Morden Deputy Mayor Gordon Maddock was pleased with the concerns raised and questions asked. 

"I take that as a very positive delegation that came in, and a lot of good things they want to do. I know myself; I was looking at some of the things that possibly we could do to conserve energy, find more water, different things like that, but with wastewater and water coming into play, our hands were tied, financially. We're ready to work with these people, and hopefully they tie into our staff, and some of the things that we've done."  

Parks and Urban Forestry Director Shawn Dias was on hand at the meeting and connected with Plett and Earl Dyck who also advocated for a more intentional focus on environmental issues in the region. 

Sandy Plett and Earl Dyck presenting to Morden City Council May 29thSandy Plett and Earl Dyck presenting to Morden City Council May 29th

Plett said it was great to make this connection.  

"When he said we need a champion, I just love that. He said, 'We need people in the community to stand up and say, 'This matters to us,'' and when I heard him say that, I thought, 'Yeah, we actually do. We need lots of champions.' We need people to stand up and say, 'It matters to me where stormwater goes,' 'It matters to me how we deal with the lake,' 'It matters to me what we do about pollution,' 'It matters to me how new developments are planned.'" 

Maddock committed to working with the group and encouraged them to stay connected to the City of Morden staff. 

"And then bring City of Winkler and the R.M. of Stanley into play, and then down the road, maybe when things loosen up, because we're all in this battle with wastewater, the three communities, we can start implementing some green initiatives."   

Plett and Dyck had a respectful conversation with council following the presentation, asking questions of one another. At one point in the presentation, Plett's emotions shone through as she talked about her kids' future in Morden being a big concern of hers, and a big reason she was advocating with such passion. 
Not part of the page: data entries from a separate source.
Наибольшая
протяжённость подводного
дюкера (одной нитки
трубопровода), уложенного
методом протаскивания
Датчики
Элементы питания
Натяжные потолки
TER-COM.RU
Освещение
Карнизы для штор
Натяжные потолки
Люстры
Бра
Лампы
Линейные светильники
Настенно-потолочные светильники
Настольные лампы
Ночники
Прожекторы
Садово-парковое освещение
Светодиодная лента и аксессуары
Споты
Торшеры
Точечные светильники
She had another reason as well.  

"My kids being one, another, my faith. I believe God loves the earth, and we are called to love the Earth too. And that means taking care of it, because really, the created world around us is what takes care of us. It's an illusion if we think we can just send our troubles downstream. We need to take responsibility for what we're doing to the planet, because the planet is what makes it possible for us to live." 
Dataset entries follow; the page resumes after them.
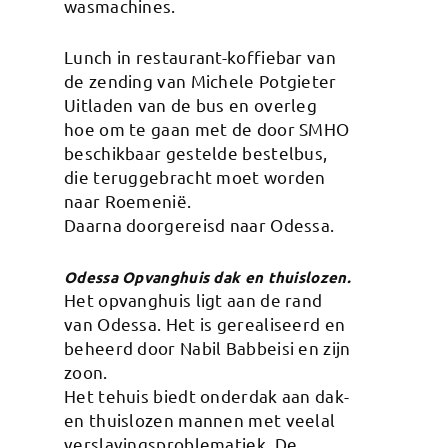
wasmachines.
Lunch in restaurant-koffiebar van
de zending van Michele Potgieter
Uitladen van de bus en overleg
hoe om te gaan met de door SMHO
beschikbaar gestelde bestelbus,
die teruggebracht moet worden
naar Roemenië.
Daarna doorgereisd naar Odessa.
Odessa Opvanghuis dak en thuislozen.
Het opvanghuis ligt aan de rand
van Odessa. Het is gerealiseerd en
beheerd door Nabil Babbeisi en zijn
zoon.
Het tehuis biedt onderdak aan dak-
en thuislozen mannen met veelal
verslavingsproblematiek. De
Maddock said this is an important issue, and council has looked at several ways of taking care of the environment.

"I think it's important. We gotta start taking care of our communities. You can tell, even in our small little area here, the weather is changing. We went through a horrific drought. We can't have that again. So, we've worked on some things with Pembina Valley Water Co-op, and our city engineer is working on retention of more water up by Lake Minnewasta. So, these are things are very important, and it's a group like this that comes in and helps us. That's really gonna help seal the deal here."  

Earl DyckEarl Dyck

The group was thrilled and surprised to hear from council, the new cemetery will have a green burial site. Plett said it's important to make people aware of the efforts and decisions made for a greener community. 
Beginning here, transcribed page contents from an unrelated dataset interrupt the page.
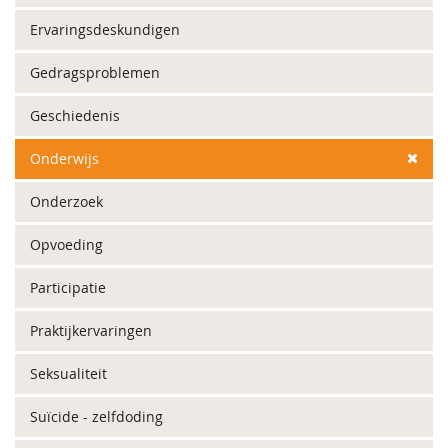
Ervaringsdeskundigen
Gedragsproblemen
Geschiedenis
Onderwijs
Onderzoek
Opvoeding
Participatie
Praktijkervaringen
Seksualiteit
Suïcide - zelfdoding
Plett shared the next steps would be to make a presentation to Winkler, with the hopes of a regional reconnection, like it had been before via CLER. 

"The only way forward in all of this is to talk with other people in respectful ways, acknowledging their expertise, and being Invitational, inviting people to think together about the issues we're facing, and try not to be defensive, but just to say, 'How can we do this together?' And finding what we have in common, which is love for our place, love for the lake, love for the trees, love for the air and the water, and love for our families, love for our community. I think that at the center of all of it, there's a strong opportunity to be motivated by love."